Autoscaling is a core capability of Kubernetes. The tighter you configure the scaling mechanisms – HPA, VPA, and Cluster Autoscaler – the lower the waste and costs of running your application.
Kubernetes comes with three types of autoscaling mechanisms: Horizontal Pod Autoscaler (HPA), Vertical Pod Autoscaler (VPA), and Cluster Autoscaler. Each of these adds a unique ingredient to your overarching goal of autoscaling for cloud cost optimization.
In this article, we focus on horizontal pod autoscaling. You can control how many pods run based on various metrics by configuring the Horizontal Pod Autoscaler (HPA) settings on your cluster. This gives you the ability to scale up or down according to demand.
Keep reading to learn what Kubernetes HPA is and how it works in a hands-on example.
Let’s start with a quick recap of Kubernetes autoscaling
Before diving into Horizontal Pod Autoscaler (HPA), let’s look at Kubernetes autoscaling mechanisms.

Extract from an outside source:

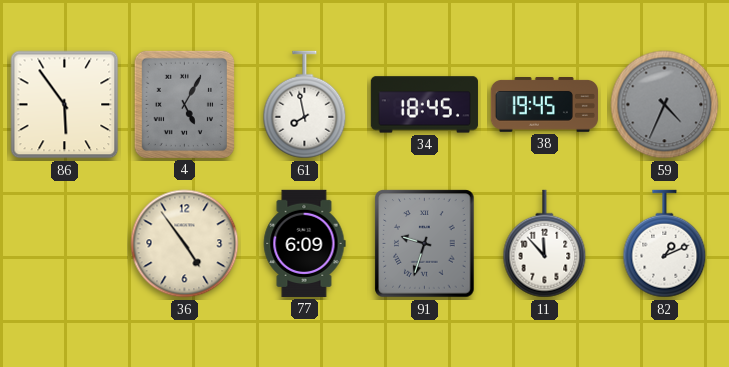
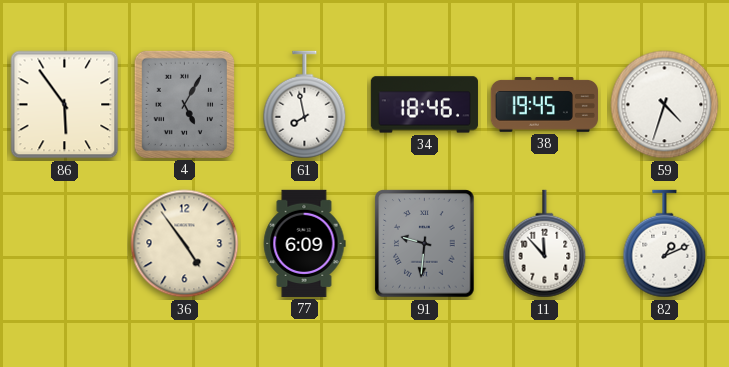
34: 18:45 -> 18:46
59: 4:34 -> 4:33
59 dial: grey -> white
91: 9:33 -> 9:31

Kubernetes supports three types of autoscaling:
- Horizontal Pod Autoscaler (HPA), which scales the number of replicas of an application.
- Vertical Pod Autoscaler (VPA), which scales the resource requests and limits of a container.
- Cluster Autoscaler, which adjusts the number of nodes of a cluster.
These autoscalers work on one of two Kubernetes levels: pod and cluster. While Kubernetes HPA and VPA methods adjust resources at the pod level, the Cluster Autoscaler scales up or down the number of nodes in a cluster.
At CAST AI, we made sure that our platform works really well with HPA and offers a direct replacement for Cluster Autoscaler. For more advanced horizontal scaling and business metrics-centric scaling, check out KEDA.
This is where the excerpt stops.